Most European auto chief executives would rather go to the dentist than make a presentation to a group of stock analysts. But it is time for European automakers and suppliers to do more for their shareholders.
The depressed share prices of Europe's auto companies are bad for the companies and bad for the industry.
Automotive companies in Europe simply don't focus on value creation. A top executive at one of Europe's biggest automakers confided recently that his management board only spends 30 minutes each month talking about the share price.
That is a European tradition that must end. While the Ford family fortune has vastly increased as Ford Motor Co.'s US share price has risen in recent years, those of the Quandts, Agnellis and Peugeots have not.
Internet entrepreneur Jeff Bezos - the man behind amazon.com, an on-line bookstore that has yet to make a profit - recently slipped past BMW's Quandt family on the Forbes magazine list of the world's wealthiest people. That largely reflects the weird world of Internet stocks. But it also says that the market does not value one of the world's greatest automotive brands nearly enough.
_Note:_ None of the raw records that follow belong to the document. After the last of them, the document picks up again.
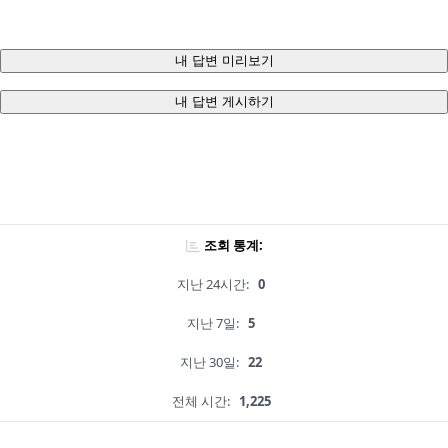
내 답변 미리보기
내 답변 게시하기
조회 통계:
지난 24시간:
0
지난 7일:
5
지난 30일:
22
전체 시간:
1,225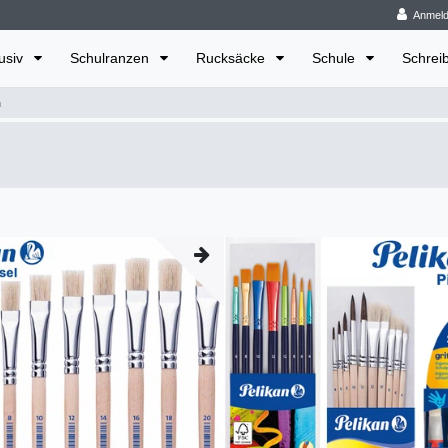
Anmel
lusiv
Schulranzen
Rucksäcke
Schule
Schrei
n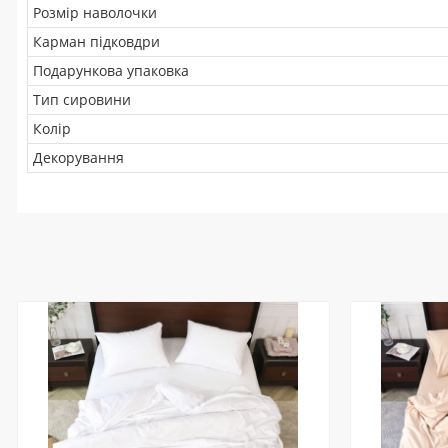
Розмір наволочки
Карман підковдри
Подарункова упаковка
Тип сировини
Колір
Декорування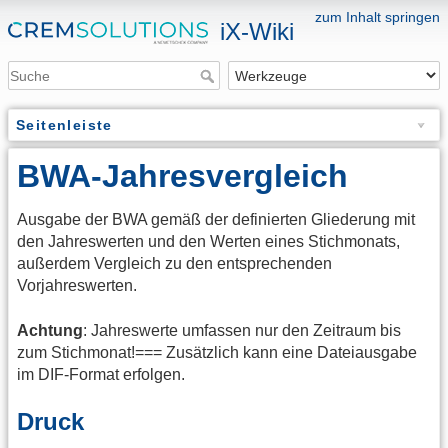
zum Inhalt springen
iX-Wiki
Seitenleiste
BWA-Jahresvergleich
Ausgabe der BWA gemäß der definierten Gliederung mit
den Jahreswerten und den Werten eines Stichmonats,
außerdem Vergleich zu den entsprechenden
Vorjahreswerten.
Achtung
: Jahreswerte umfassen nur den Zeitraum bis
zum Stichmonat!=== Zusätzlich kann eine Dateiausgabe
im DIF-Format erfolgen.
Druck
That's not fair to the Quandts. But more importantly it is not fair to smaller shareholders who have put their money in BMW and expect a return.
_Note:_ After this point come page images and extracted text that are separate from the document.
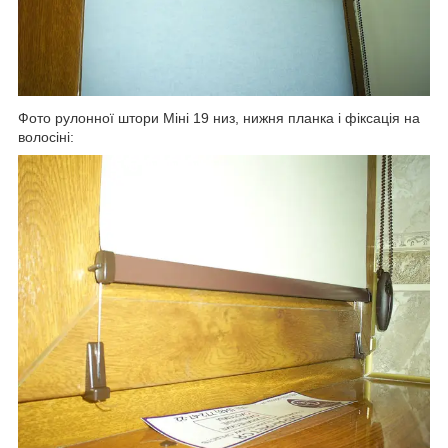
Фото рулонної штори Міні 19 низ, нижня планка і фіксація на
волосіні: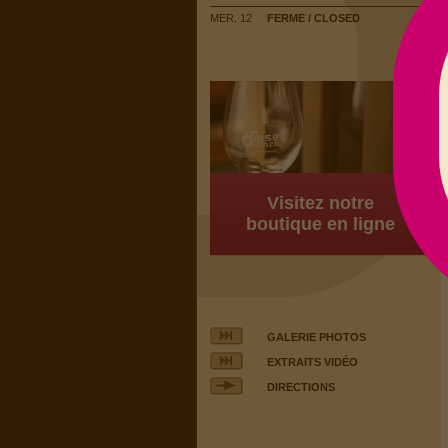
MER. 12
FERME / CLOSED
Visitez notre
boutique en ligne
GALERIE PHOTOS
EXTRAITS VIDÉO
DIRECTIONS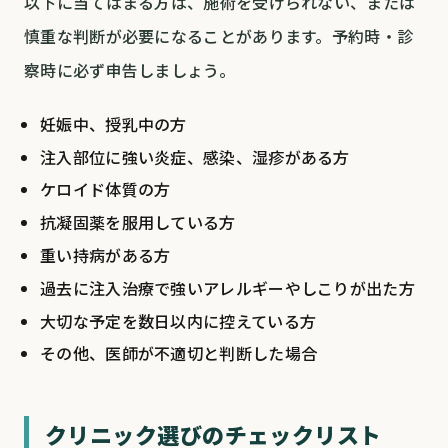
以下に当てはまる方は、施術を受けられない、または
慎重な判断が必要になることがあります。予約時・診
察時に必ず申告しましょう。
妊娠中、授乳中の方
注入部位に強い炎症、感染、湿疹がある方
ケロイド体質の方
抗凝固薬を服用している方
重い持病がある方
過去に注入治療で強いアレルギーやしこりが出た方
大切な予定を数日以内に控えている方
その他、医師が不適切と判断した場合
クリニック選びのチェックリスト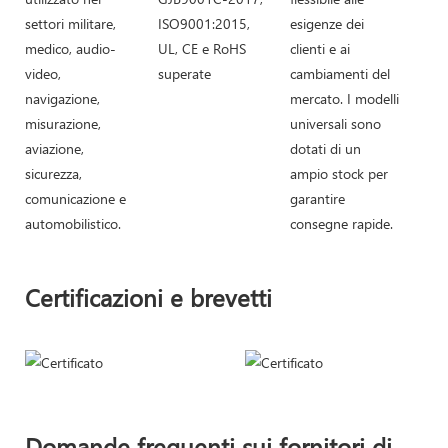
settori militare,
ISO9001:2015,
esigenze dei
medico, audio-
UL, CE e RoHS
clienti e ai
video,
superate
cambiamenti del
navigazione,
mercato. I modelli
misurazione,
universali sono
aviazione,
dotati di un
sicurezza,
ampio stock per
comunicazione e
garantire
automobilistico.
consegne rapide.
Certificazioni e brevetti
Domande frequenti sui fornitori di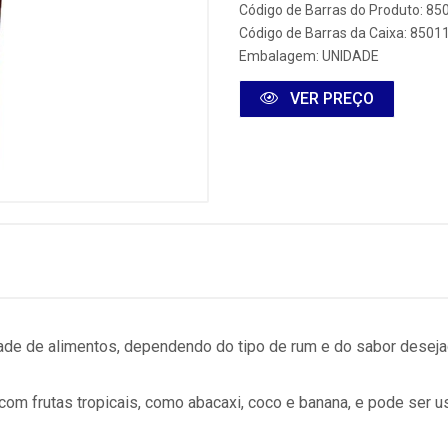
Código de Barras do Produto: 8
Código de Barras da Caixa: 850
Embalagem: UNIDADE
VER PREÇO
de de alimentos, dependendo do tipo de rum e do sabor deseja
 com frutas tropicais, como abacaxi, coco e banana, e pode ser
A revolution is needed in Europe. Executives have to tell their story. And they have to do the other things - the basics, like implement stock options packages for senior managers and buy back shares when necessary.
There are signs of change. Share options for senior executives are slowly being introduced in Europe. DaimlerChrysler is being influenced by Chrysler's shareholder mentality, though D/C is disturbingly less transparent than the old Chrysler.
After going private, Renault became more attractive to investors. A refocused Renault made tough, but necessary decisions, like closing the Vilvoorde, Belgium, plant. Though smaller than Nissan, Renault had the wherewithal to acquire management control of the Japanese company.
There are also signs of light at Fiat, where the share price is languishing. Jack Welch, the chairman of General Electric and Fiat SpA Chairman Paolo Fresco's former boss, has been named to the board of directors.
Welch is the godfather of value creation. His message will be clear for Fiat and for the rest of the European auto industry. Taking care of shareholders is worth the trouble.